I have a problem with McLaurin series. I never know when to stop. How do I know if O(x³) is adequate, or O(x⁵)?

Let's take this exam question as an example.

$$\lim_{x \to 0} \frac{(x+1)e^x -1-2x}{cosx-1}$$
$$\frac{(x+1)e^x -1-2x}{cosx-1} = \frac{(x+1)(1+x+\frac{x^2}{2!}+...) -1-2x}{1-\frac{x^2}{2!}+...-1} =$$
$$\frac{(1+2x+\frac{3x^2}{2}+O(x^3) -1-2x}{-\frac{x^2}{2}+O(x^4)} =$$
$$\frac{\frac{3x^2}{2}+O(x^3)}{-\frac{x^2}{2}+O(x^4)} =<br /> \frac{\frac{3}{2}+O(x^3)}{-\frac{1}{2}+O(x^4)} = -3$$

How do I know to stop at O(x³) for e^x and at O(x⁴) for cosx? Any tactics?

Homework Equations

$$e^x = 1+x+\frac{x^2}{2!}+\frac{x^3}{3!}+...+ \frac{x^n}{n!}+O(x^{n+1})$$
$$cosx = 1+x+\frac{x^2}{2!}+\frac{x^4}{4!}+...+(-1)^{n-1} \frac{x^{2n}}{2n!}+O(x^{2n+2})$$

The Attempt at a Solution

...?

 

[Hurkyl]

I have a problem with McLaurin series. I never know when to stop. How do I know if O(x³) is adequate, or O(x⁵)?

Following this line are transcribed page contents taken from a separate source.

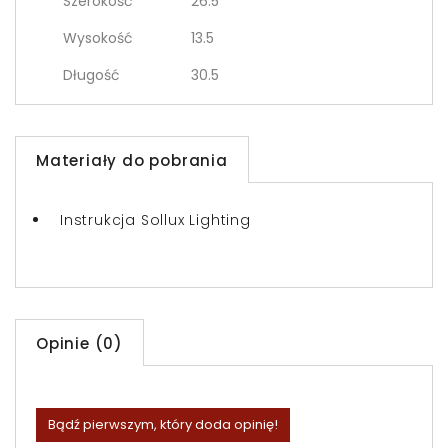
Szerokość
26.5
Wysokość
13.5
Długość
30.5
Materiały do pobrania
Instrukcja Sollux Lighting
Opinie (0)
Bądź pierwszym, który doda opinię!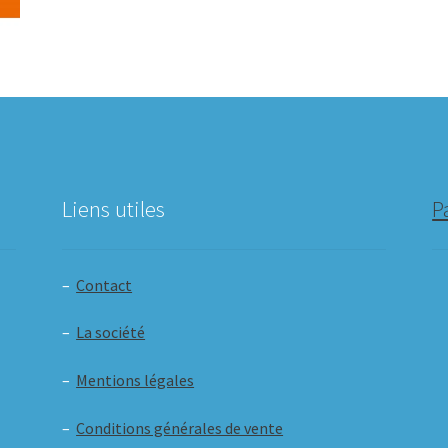
Liens utiles
P
–
Contact
–
La société
–
Mentions légales
–
Conditions générales de vente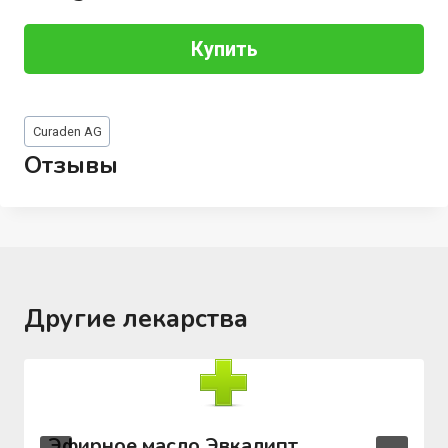
Купить
Метки
Curaden AG
записи:
Отзывы
Другие лекарства
Эфирное масло Эвкалипт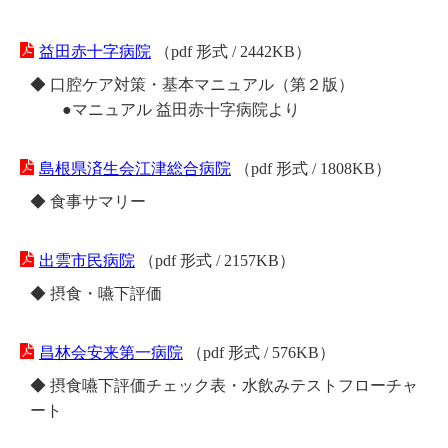
益田赤十字病院
（pdf 形式 / 2442KB）
◆ 口腔ケア対策・基本マニュアル（第２版）
●マニュアル 益田赤十字病院より
島根県済生会江津総合病院
（pdf 形式 / 1808KB）
◆ 食事サマリー
出雲市民病院
（pdf 形式 / 2157KB）
◆ 摂食・嚥下評価
昌林会安来第一病院
（pdf 形式 / 576KB）
◆ 摂食嚥下評価チェック表・水飲みテストフローチャ
ート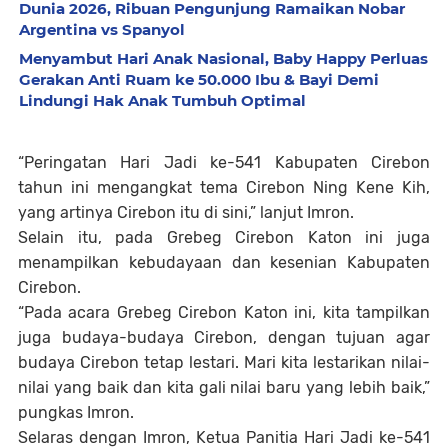
Dunia 2026, Ribuan Pengunjung Ramaikan Nobar
Argentina vs Spanyol
Menyambut Hari Anak Nasional, Baby Happy Perluas
Gerakan Anti Ruam ke 50.000 Ibu & Bayi Demi
Lindungi Hak Anak Tumbuh Optimal
“Peringatan Hari Jadi ke-541 Kabupaten Cirebon
tahun ini mengangkat tema Cirebon Ning Kene Kih,
yang artinya Cirebon itu di sini,” lanjut Imron.
Selain itu, pada Grebeg Cirebon Katon ini juga
menampilkan kebudayaan dan kesenian Kabupaten
Cirebon.
“Pada acara Grebeg Cirebon Katon ini, kita tampilkan
juga budaya-budaya Cirebon, dengan tujuan agar
budaya Cirebon tetap lestari. Mari kita lestarikan nilai-
nilai yang baik dan kita gali nilai baru yang lebih baik,”
pungkas Imron.
Selaras dengan Imron, Ketua Panitia Hari Jadi ke-541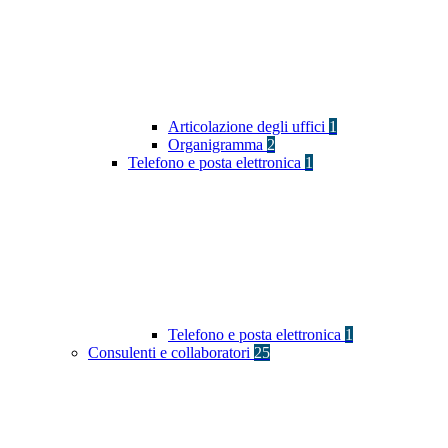
Articolazione degli uffici
1
Organigramma
2
Telefono e posta elettronica
1
Telefono e posta elettronica
1
Consulenti e collaboratori
25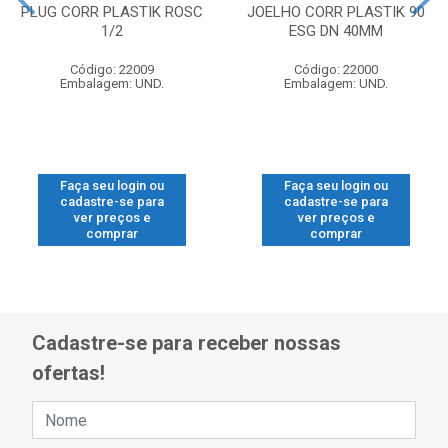
PLUG CORR PLASTIK ROSC
JOELHO CORR PLASTIK 90
1/2
ESG DN 40MM
Código: 22009
Código: 22000
Embalagem: UND.
Embalagem: UND.
Faça seu login ou
Faça seu login ou
cadastre-se para
cadastre-se para
ver preços e
ver preços e
comprar
comprar
Cadastre-se para receber nossas
ofertas!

The application tells you.

If you're looking to approximate the value of a function, you use the Taylor remainder theorem (or similar) to compute how many terms you need.

In this application you had in your post, you note that

$$\lim_{x \rightarrow 0} \frac{O(x^2)}{O(x^2)}$$

is undetermined, so the first-order approximation is inadequate.